On the other hand, in addition to strengthening factor mobility, governments at all levels need to invest in human capital to create local demand and promote economic growth.
In the past 30 years of economic development, we mainly rely on physical capital investment to drive economic growth, while ignoring investment in human capital.
A study on the pfer of labor force in China has found that highly educated labor force tends to migrate to areas with high human capital, while low education level labor migration skills are relatively low.
This shows that some institutional barriers, such as the household registration system, constrain the low level of education and the opportunities for migrant workers to acquire learning and skills in immigrant places.
Take the PRD as an example, in the development of manufacturing industry, some cities in this area rely heavily on the low wage and large amount of foreign labor force, which lose the power of innovation and industrial upgrading. At the same time, these regions refuse to absorb these immigrants to enjoy educational and social welfare opportunities in cities, and can not form local human resources reserves.
Therefore, after the financial crisis, these areas encountered many bottlenecks in industrial upgrading, technological innovation and attracting talents.
For developing countries, the ability to absorb rural migrants and constantly improve their skills to create greater demand can achieve the pition from a traditional agricultural society to a fully industrialized economy.

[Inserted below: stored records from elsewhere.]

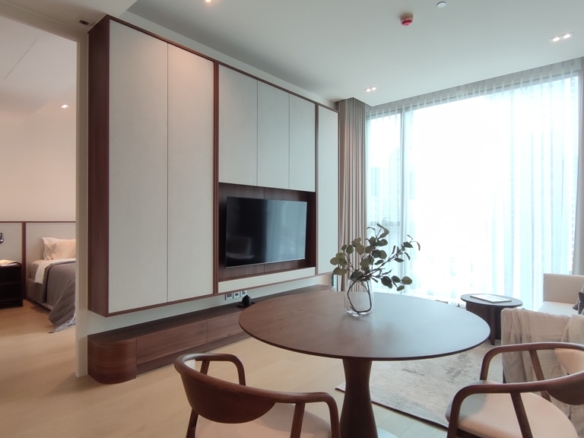 Identify the location of curtain. (505, 199). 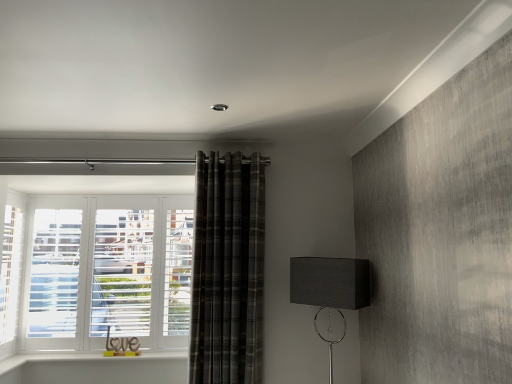 Question: Does plaid fabric curtain at center turn towards matte black rectangular lampshade at lower right?

Choices:
 (A) no
 (B) yes

Answer: (A)

Question: Are plaid fabric curtain at center and matte black rectangular lampshade at lower right located far from each other?

Choices:
 (A) yes
 (B) no

Answer: (B)

Question: Is plaid fabric curtain at center further to the viewer compared to matte black rectangular lampshade at lower right?

Choices:
 (A) yes
 (B) no

Answer: (A)

Question: Is plaid fabric curtain at center outside matte black rectangular lampshade at lower right?

Choices:
 (A) yes
 (B) no

Answer: (A)

Question: Is matte black rectangular lampshade at lower right located within plaid fabric curtain at center?

Choices:
 (A) yes
 (B) no

Answer: (B)

Question: Considering the relative sizes of plaid fabric curtain at center and matte black rectangular lampshade at lower right in the image provided, is plaid fabric curtain at center wider than matte black rectangular lampshade at lower right?

Choices:
 (A) yes
 (B) no

Answer: (B)

Question: Considering the relative sizes of matte black rectangular lampshade at lower right and plaid fabric curtain at center in the image provided, is matte black rectangular lampshade at lower right bigger than plaid fabric curtain at center?

Choices:
 (A) yes
 (B) no

Answer: (B)

Question: Does matte black rectangular lampshade at lower right turn towards plaid fabric curtain at center?

Choices:
 (A) no
 (B) yes

Answer: (A)

Question: Would you say matte black rectangular lampshade at lower right contains plaid fabric curtain at center?

Choices:
 (A) yes
 (B) no

Answer: (B)

Question: From a real-world perspective, is matte black rectangular lampshade at lower right positioned over plaid fabric curtain at center based on gravity?

Choices:
 (A) no
 (B) yes

Answer: (A)

Question: From the image's perspective, is matte black rectangular lampshade at lower right below plaid fabric curtain at center?

Choices:
 (A) no
 (B) yes

Answer: (B)

Question: Can you confirm if matte black rectangular lampshade at lower right is shorter than plaid fabric curtain at center?

Choices:
 (A) yes
 (B) no

Answer: (A)

Question: In the image, is plaid fabric curtain at center on the left side or the right side of matte black rectangular lampshade at lower right?

Choices:
 (A) right
 (B) left

Answer: (B) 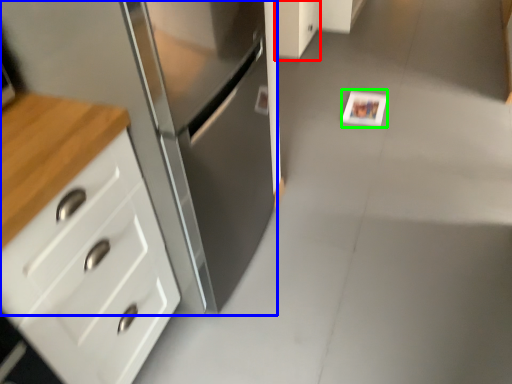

A new report by the economist think tank also suggests that China should pay more attention to human capital investment.
The article holds that they have found two new changes in the distribution of foreign direct investment (FDI) in China: first, investment gradually moves from coastal to low cost inland provinces, such as Chongqing and Chengdu; two, economic growth has created a huge domestic market, and FDI has gradually entered China's service sector, such as retail industry.
These changes not only indicate the importance of creating local demand to China's economic growth, but also remind us of the importance of investment in human capital to adapt to the development of service industries.